I read a book that I can’t stop thinking about. It’s giving me nightmares.


What book is that?


It’s called Eva by someone named Meyer Levin.


What’s it about? Why is it scaring you?


It takes place during World War II. A girl/woman, I can’t remember how old she is, tries to hide that she’s Jewish but she is found out and ends up in Auschwitz. She survives, though.


Where did you get the book?


I found it in Dad’s den.


Continues to wash lettuce, not looking at HELENA.

If you want to know about the concentration camps, you can ask me.


Making an exaggerated eyeroll.

Why would I ask you?


Turning to face HELENA, looking directly into her eyes.

Because I was there. I was in Auschwitz.


Continues peeling carrots, turning her gaze to the sink and the carrot peels that continue to pile up. The room remains quiet except for the voices of young girls fighting elsewhere in the house.

Collapsing Certainty

The ground shifted under my feet that evening and never returned to the pre-knowing state of solidity. Cracks and crevasses stretched dangerously through the remainder of my adolescence and far into adulthood. As I continued to peel carrots, stunned and wordless, my body knew that I had walked into a deep, deep truth. My life, my vision of my mother would never be the same. My breath would never come as easily. My heart might never crawl back out of my throat.

Placing my mother in the camps with Eva, in those lice-infested barracks, sleeping on wooden planks with dozens of other emaciated women, made my brain hurt. How could this be? She stood next to me, washing lettuce. My childhood slipped down the drain into the garbage disposal with the carrot peels.
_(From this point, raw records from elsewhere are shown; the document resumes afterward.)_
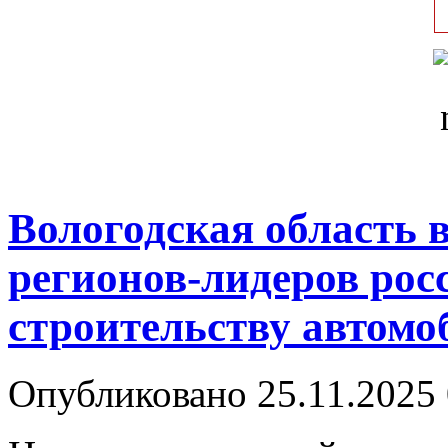
Вологодская область 
регионов-лидеров рос
строительству автомо
Опубликовано 25.11.2025 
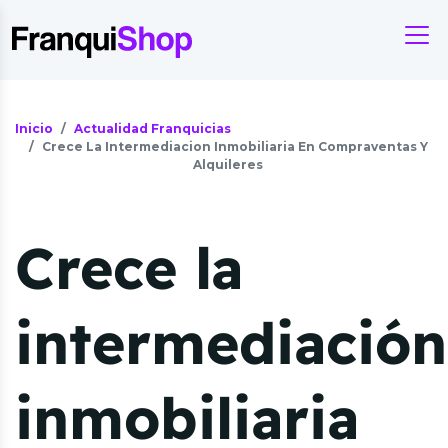
Inicio
Actualidad Franquicias
Crece La Intermediacion Inmobiliaria En Compraventas Y
Alquileres
Crece la
intermediación
inmobiliaria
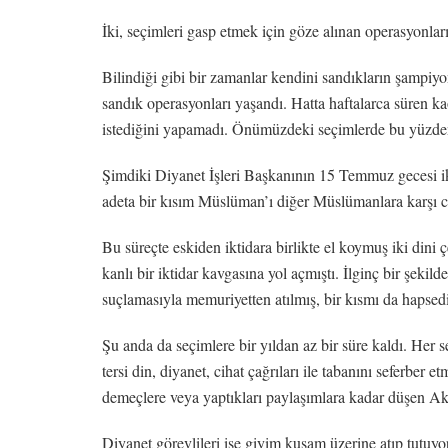
İki, seçimleri gasp etmek için göze alınan operasyonları
Bilindiği gibi bir zamanlar kendini sandıkların şampiy
sandık operasyonları yaşandı. Hatta haftalarca süren 
istediğini yapamadı. Önümüzdeki seçimlerde bu yüzden i
Şimdiki Diyanet İşleri Başkanının 15 Temmuz gecesi iki
adeta bir kısım Müslüman’ı diğer Müslümanlara karşı c
Bu süreçte eskiden iktidara birlikte el koymuş iki dini 
kanlı bir iktidar kavgasına yol açmıştı. İlginç bir şe
suçlamasıyla memuriyetten atılmış, bir kısmı da hapsedi
Şu anda da seçimlere bir yıldan az bir süre kaldı. Her
tersi din, diyanet, cihat çağrıları ile tabanını seferber 
demeçlere veya yaptıkları paylaşımlara kadar düşen Ak-t
Diyanet görevlileri ise giyim kuşam üzerine atıp tutuy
I don’t remember the days, weeks, months that followed her revelation. I could create memories, convince myself that I thought about it each night in bed, that I asked my mother hundreds of questions, that I wrestled with the knowledge until I could accept it. But truthfully, I don’t remember. What I remember is that moment: the shock, the not wanting to believe, and those bright orange curls falling into the sink.
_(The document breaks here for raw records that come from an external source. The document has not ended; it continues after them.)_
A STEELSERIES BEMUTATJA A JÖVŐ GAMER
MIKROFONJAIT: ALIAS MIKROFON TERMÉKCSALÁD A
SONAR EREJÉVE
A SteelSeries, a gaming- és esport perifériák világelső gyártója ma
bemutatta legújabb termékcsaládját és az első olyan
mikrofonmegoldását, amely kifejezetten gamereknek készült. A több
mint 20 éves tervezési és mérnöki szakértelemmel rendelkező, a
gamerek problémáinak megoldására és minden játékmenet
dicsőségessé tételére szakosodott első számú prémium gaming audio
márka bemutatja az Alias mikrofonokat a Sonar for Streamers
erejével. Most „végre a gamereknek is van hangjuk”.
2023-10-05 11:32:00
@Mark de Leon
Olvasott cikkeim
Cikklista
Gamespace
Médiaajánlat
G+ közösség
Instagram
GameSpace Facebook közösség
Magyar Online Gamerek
So began my initiation into becoming the keeper of my mother’s trauma. Along with the shock came the understanding that this was a secret of sorts, something never talked about in front of other people. During the sixties, the events of the Holocaust (a term not yet commonly used) still wore a shroud of shame and secrecy. My mother had told nobody her complete story, not even my father. “Let’s not talk about it,” said her uncle who brought her to America from a displaced persons camp in Sweden. She felt like a rape victim might feel, dirty and unreasonably at fault for her suffering. Being a survivor held no honor, no allure. That evening I had no idea what lay ahead.